I am trying to use flink for data-enrichment on multiple streams of data.
Here I have some data in account_stream and status_stream. I want to add that data to all other streams coming from multiple different sources. all the streams have one field common in their data: "account_id".
This is the approach i took.
account_stream.connect(status_stream)
.flat_map(EnrichmentFunction())
.filter(lambda x: x['name'] != "-" and x['date'] != "0000-00-00 00:00:00")
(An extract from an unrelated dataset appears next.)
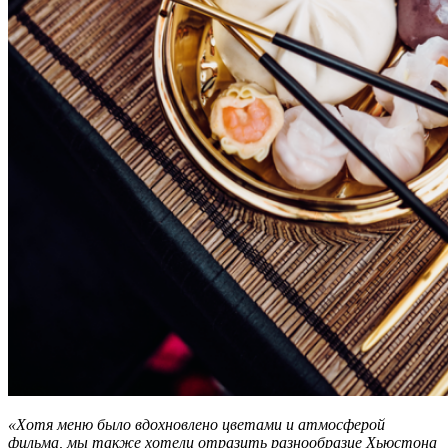
«Хотя меню было вдохновлено цветами и атмосферой
фильма, мы также хотели отразить разнообразие Хьюстона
.key_by(lambda row: row['account_id'])
.connect(stream1)
.flat_map(function_2())
.filter(lambda x: x!="2")
.key_by(lambda row: row['account_id'])
.connect(stream2)
.flat_map(function_2())
.key_by(lambda row: row['account_id'])
.connect(stream3)
.flat_map(function_3())
.key_by(lambda row: row['account_id'])
.connect(stream4)
.flat_map(function_4())
.key_by(lambda row: row['account_id'])
.connect(stream5)
.flat_map(function_5())
.key_by(lambda row: row['account_id'])
.connect(stream6)
.flat_map(function_6())
.key_by(lambda row: row['account_id'])
.connect(stream7)
.flat_map(function_7())
.key_by(lambda row: row['account_id'])
.connect(stream_8)
.flat_map(function_8())
.map(lambda a: str(a),Types.STRING())
.add_sink(kafka_producer)
I am saving necessary data in state and appending that to all streams using flat_map function. And at the end adding one kafka sink to send all streams enriched with state.
Now once I execute this, I am getting this error:''java.io.IOException: Insufficient number of network buffers: required 17, but only 8 available. The total number of network buffers is currently set to 2048 of 32768 bytes each.''
I tried changing taskmanager.memory.network.fraction to 0.5 , taskmanager.memory.network.max to 15 gb and taskmanager.memory.process.size to 10 gb in flink config file. But it still gave same error. Do I have to do something other than just saving it to see the changes reflect in flink job? or problem is something else?
Also let me know if this approach is not efficient for the task and if there's something else I should try?
I am using single 32gb ram, 8-core server to run this in python with pyflink library, with kafka and elastic running on same server.
Thank you.